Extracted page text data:
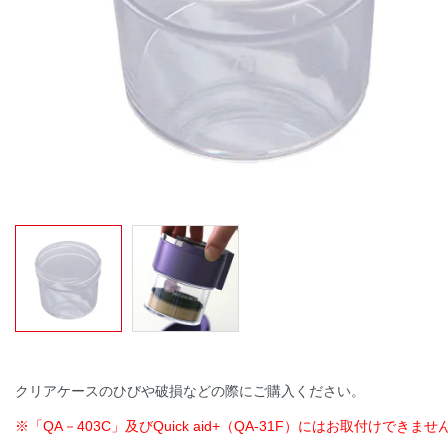
クリアケースのひびや破損などの際にご購入ください。
※「QA－403C」及びQuick aid+（QA-31F）にはお取付けできませ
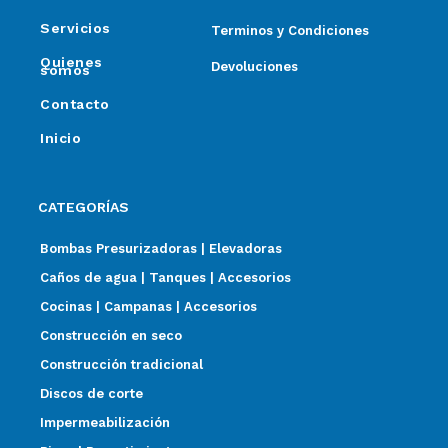
Servicios
Terminos y Condiciones
Quienes
Devoluciones
somos
Contacto
Inicio
CATEGORÍAS
Bombas Presurizadoras | Elevadoras
Caños de agua | Tanques | Accesorios
Cocinas | Campanas | Accesorios
Construcción en seco
Construcción tradicional
Discos de corte
Impermeabilización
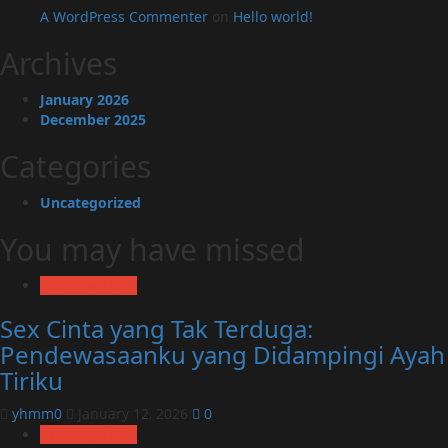
A WordPress Commenter
on
Hello world!
Archives
January 2026
December 2025
Categories
Uncategorized
You may have missed
Uncategorized
Sex Cinta yang Tak Terduga:
Pendewasaanku yang Didampingi Ayah
Tiriku
yhmm0
January 12, 2026
0
Uncategorized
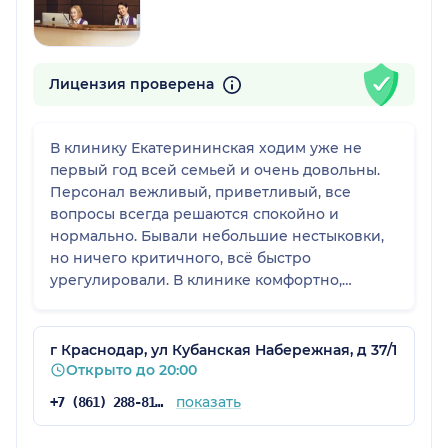
Лицензия проверена
В клинику Екатерининская ходим уже не
первый год всей семьей и очень довольны.
Персонал вежливый, приветливый, все
вопросы всегда решаются спокойно и
нормально. Бывали небольшие нестыковки,
но ничего критичного, всё быстро
урегулировали. В клинике комфортно,
хорошее отношение к пациентам. Цены в
целом устраивают, хотя на повторные
приемы, возможно, хотелось бы чуть
г Краснодар, ул Кубанская Набережная, д 37/1
дешевле. Но это уже на усмотрение клиники.
Открыто до 20:00
В целом впечатления очень хорошие,
показать
+7 (861) 288-81-65
поэтому продолжаем сюда обращаться.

What is being asked:
Search the entries for the word "целом" and show every line that has it.

Written reply:
целом устраивают, хотя на повторные
В целом впечатления очень хорошие,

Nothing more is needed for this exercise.